Summary

Upon awaking the next morning, Meg wonders whether the irrational events of the previous night were merely a dream, but her mother assures her that "you don't have to understand things for them to be. That day at school, her social studies teacher sends her to the principal's office for being rude. The principal, Mr. Jenkins, tells Meg that he is sure she could do better in school if only she would apply herself. He asks Meg about her home life, and Meg feels that he is prying when he asks if they have heard from Mr. Murry. She becomes defensive and antagonistic when Mr. Jenkins remarks that the Murrys should just face the facts and accept that Mr. Murry has left them for good.

After school, Meg, Charles Wallace, and their pet dog Fortinbras go to visit Mrs. Whatsit and her two friends, who have moved into the local haunted house. As they approach the house, Fortinbras begins barking, alerting Meg and Charles Wallace to the presence of Calvin O'Keefe, a popular athlete at Meg's high school. Calvin explains that he is here to escape his family; he is the third of eleven children. But upon further questioning by Charles Wallace, Calvin admits that the house itself also seemed to exert a strong and inexplicable force on him that afternoon. Satisfied by this response, Charles Wallace invites Calvin home with them for dinner.

Before heading back, however, Charles Wallace leads Meg and Calvin into the haunted house. Inside, a plump little woman in large spectacles is busily sewing with Mrs. Buncombe's stolen sheets; a black pot boils on the hearth beside her. Charles refers to this woman as Mrs. Who, and asks her if she knows Calvin. Mrs. Who, who speaks largely in foreign quotations, which she then translates into English, remarks cryptically that Calvin is probably a "good choice." She tells the three children enigmatically that the "time" draws near, but first they must go home and get plenty of food and rest. As they leave the haunted house, Meg begs Charles for an explanation of the woman's strange comments and quotations, but Charles insists that he still doesn't fully understand what is going on. Meg must content herself with this lack of explanation as she, Charles, and Calvin head to the Murry house for dinner.

Analysis

Meg's difficult day at school is a realization of all the fears she had expressed the night before, first while tossing and turning in bed and then while complaining to her mother in the kitchen. She is sent to the principal's office because she has no tolerance for the rote memorization her teacher demands of her. Critics have compared Meg's frustration with the useless information she learns in school to L'Engle's personal frustration with the narrowness of certain Christian doctrines. Just as L'Engle understands her novels as part of a constant quest to find a meaningful theology from among thickets of empty doctrine and repressive dogma, Meg insists on trying to find meaning and purpose in a tedious and seemingly pointless pedagogical exercise.
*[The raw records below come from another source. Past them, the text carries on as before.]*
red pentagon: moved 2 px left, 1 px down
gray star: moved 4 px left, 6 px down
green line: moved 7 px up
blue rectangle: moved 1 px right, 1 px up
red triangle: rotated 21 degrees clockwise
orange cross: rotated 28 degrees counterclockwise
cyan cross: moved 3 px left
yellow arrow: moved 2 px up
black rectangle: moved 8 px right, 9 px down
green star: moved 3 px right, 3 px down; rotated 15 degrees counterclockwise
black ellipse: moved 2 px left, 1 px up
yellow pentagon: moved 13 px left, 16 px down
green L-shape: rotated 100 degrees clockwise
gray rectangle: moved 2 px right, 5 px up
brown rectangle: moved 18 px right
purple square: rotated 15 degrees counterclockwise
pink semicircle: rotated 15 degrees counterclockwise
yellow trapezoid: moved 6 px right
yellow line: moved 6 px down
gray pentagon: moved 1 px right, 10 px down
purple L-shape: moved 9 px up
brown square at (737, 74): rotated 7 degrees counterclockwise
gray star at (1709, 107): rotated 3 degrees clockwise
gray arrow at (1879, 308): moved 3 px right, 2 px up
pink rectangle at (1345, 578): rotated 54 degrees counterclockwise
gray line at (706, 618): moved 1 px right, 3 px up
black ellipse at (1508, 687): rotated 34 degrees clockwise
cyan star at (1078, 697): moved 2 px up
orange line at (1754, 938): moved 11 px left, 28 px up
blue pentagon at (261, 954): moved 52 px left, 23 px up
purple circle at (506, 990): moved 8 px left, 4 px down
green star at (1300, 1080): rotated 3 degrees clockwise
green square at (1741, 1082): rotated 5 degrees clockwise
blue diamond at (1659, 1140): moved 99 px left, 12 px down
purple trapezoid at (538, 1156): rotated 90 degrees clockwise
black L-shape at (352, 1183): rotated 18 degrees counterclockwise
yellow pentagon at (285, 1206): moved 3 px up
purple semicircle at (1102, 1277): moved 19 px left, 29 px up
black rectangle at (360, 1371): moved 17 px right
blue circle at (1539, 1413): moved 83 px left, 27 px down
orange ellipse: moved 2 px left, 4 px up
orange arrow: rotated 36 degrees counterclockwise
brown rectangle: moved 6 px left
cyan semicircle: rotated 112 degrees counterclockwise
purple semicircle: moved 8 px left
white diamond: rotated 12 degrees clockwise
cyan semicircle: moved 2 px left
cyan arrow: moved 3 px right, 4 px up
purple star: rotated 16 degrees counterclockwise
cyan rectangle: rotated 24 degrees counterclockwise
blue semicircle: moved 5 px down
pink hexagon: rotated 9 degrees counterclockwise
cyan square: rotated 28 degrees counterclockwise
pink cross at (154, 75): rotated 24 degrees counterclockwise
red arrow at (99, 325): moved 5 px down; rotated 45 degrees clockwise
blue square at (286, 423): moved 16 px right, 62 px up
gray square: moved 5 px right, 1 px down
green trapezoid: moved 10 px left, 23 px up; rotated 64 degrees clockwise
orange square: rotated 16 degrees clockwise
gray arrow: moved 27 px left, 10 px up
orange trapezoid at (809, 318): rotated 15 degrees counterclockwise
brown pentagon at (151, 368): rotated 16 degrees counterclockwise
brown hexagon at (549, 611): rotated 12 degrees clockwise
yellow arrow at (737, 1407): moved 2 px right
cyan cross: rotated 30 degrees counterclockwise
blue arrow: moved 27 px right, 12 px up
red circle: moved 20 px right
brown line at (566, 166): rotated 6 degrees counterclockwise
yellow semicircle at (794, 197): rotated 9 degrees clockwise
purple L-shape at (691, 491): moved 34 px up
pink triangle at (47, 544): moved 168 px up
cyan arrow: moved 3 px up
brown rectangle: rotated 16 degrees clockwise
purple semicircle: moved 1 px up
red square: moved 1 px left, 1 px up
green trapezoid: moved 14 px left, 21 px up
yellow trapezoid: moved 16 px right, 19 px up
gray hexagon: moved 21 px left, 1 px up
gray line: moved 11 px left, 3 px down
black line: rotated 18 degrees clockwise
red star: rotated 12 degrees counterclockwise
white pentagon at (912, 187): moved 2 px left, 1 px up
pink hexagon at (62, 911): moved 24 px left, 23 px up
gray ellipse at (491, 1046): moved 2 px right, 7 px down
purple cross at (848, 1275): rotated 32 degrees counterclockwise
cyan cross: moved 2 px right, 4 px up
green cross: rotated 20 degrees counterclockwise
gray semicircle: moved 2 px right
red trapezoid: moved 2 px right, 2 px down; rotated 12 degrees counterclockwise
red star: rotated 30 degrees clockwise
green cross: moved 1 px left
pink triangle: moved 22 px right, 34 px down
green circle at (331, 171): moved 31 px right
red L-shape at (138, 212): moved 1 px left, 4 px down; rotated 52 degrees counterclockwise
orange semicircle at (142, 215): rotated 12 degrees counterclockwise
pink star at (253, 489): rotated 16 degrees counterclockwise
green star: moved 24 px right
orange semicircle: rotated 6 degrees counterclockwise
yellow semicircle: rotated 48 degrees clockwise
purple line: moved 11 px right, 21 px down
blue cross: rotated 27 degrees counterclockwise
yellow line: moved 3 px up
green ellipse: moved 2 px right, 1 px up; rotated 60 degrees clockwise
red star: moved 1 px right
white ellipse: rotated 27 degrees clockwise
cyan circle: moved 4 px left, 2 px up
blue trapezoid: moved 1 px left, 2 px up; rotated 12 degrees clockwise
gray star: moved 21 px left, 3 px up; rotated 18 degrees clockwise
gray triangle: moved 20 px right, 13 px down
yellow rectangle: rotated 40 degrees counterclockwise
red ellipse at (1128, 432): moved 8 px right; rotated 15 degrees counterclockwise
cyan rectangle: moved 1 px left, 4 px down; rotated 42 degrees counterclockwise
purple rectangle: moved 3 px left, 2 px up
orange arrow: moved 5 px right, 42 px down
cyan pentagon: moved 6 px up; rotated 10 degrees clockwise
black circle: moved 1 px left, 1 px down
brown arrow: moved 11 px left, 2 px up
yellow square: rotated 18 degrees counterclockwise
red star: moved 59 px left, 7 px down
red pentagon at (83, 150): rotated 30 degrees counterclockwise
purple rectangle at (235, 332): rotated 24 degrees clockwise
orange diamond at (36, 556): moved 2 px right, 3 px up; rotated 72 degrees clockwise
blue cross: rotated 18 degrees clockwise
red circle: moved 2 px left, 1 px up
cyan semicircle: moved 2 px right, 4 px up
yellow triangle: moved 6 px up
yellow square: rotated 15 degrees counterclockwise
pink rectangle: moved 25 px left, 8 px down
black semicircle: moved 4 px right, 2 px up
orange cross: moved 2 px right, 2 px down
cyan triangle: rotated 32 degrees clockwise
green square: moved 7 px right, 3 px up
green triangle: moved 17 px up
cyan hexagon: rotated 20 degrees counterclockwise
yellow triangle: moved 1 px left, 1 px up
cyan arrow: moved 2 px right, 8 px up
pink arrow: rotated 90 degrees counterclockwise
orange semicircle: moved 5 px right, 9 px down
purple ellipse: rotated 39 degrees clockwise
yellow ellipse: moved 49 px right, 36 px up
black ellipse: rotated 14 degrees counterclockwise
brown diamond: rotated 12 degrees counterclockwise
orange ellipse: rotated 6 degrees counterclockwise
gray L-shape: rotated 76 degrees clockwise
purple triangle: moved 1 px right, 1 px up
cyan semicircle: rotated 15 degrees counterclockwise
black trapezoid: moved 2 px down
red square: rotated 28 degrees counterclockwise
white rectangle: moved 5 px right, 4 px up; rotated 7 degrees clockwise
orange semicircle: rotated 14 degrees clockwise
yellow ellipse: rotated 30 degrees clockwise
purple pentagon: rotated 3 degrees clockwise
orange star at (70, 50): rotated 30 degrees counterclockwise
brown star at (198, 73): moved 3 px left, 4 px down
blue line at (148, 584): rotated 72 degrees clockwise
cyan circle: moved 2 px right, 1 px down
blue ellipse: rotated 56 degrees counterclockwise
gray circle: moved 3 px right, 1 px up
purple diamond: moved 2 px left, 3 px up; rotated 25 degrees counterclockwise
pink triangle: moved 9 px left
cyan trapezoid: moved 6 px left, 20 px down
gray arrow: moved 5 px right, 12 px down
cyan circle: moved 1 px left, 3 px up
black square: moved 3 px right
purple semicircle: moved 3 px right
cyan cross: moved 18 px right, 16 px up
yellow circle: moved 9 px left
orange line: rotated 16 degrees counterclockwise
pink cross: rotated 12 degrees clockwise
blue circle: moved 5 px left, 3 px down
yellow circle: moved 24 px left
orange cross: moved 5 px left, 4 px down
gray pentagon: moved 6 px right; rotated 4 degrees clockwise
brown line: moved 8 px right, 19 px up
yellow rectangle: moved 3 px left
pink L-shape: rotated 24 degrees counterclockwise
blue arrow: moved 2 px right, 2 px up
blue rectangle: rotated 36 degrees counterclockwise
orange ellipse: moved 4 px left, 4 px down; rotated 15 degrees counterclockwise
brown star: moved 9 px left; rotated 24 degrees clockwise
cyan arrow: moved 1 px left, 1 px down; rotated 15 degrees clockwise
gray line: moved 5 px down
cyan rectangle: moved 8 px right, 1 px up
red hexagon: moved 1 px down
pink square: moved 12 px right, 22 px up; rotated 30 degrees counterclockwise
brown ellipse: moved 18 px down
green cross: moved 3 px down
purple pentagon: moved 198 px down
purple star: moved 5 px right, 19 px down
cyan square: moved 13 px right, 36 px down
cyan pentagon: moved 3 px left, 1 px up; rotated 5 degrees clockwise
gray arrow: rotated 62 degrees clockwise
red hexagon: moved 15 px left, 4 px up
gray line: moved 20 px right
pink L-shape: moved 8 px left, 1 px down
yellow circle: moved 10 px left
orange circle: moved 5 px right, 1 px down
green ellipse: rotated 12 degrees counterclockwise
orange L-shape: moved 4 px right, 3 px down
The two episodes of this chapter, Meg's day at school and her excursion with Charles Wallace, are linked thematically by Meg's inability to comprehend them. At school, she cannot see the point of rote memorization and tedious book learning. After school, she is unable to understand the tacit assumptions and shared sense of purpose that govern the interactions between Charles, Calvin, and Mrs. Who. Her mother's words of wisdom are thus doubly relevant in light of Meg's circumstances: "You don't need to understand things for them to be."

Although Charles and Calvin seem to understand more than Meg, they, too, are driven by feelings they do not completely understand. During their walk in the woods, Charles explains to Meg that by concentrating very hard on Meg and Mrs. Murry, he can understand their thoughts. He insists that he does not really understand how this works, because the process seems purely passive: Charles does not feel he must make any effort to "read" his loved ones' minds; rather, he feels that they themselves are freely telling him their thoughts. As Charles tells Meg, "I can't quite explain. You tell me, that's all." Calvin, too, cannot explain the mysterious feeling of compulsion that sometimes overcomes him and demands his obedience: he says, "I can't explain where it comes from or how I get it... but I obey it." He does not know why he felt driven to come to the haunted house that afternoon, knowing only that he had no choice in the matter. Thus, all the major characters in the chapter share the sense that they are a part of something that they do not fully understand, but which nonetheless governs their behavior and their interactions with one another.

Already in this second chapter, we see in Meg the power of love that will make possible her ultimate triumph over evil. While walking through the pine forest to the haunted house, Charles Wallace holds her hand and Meg realizes that even if she can know nothing else for certain, she knows her brother loves her; it is this strong sense of love that permits her to rescue her brother from the clutch of IT at the end of the novel.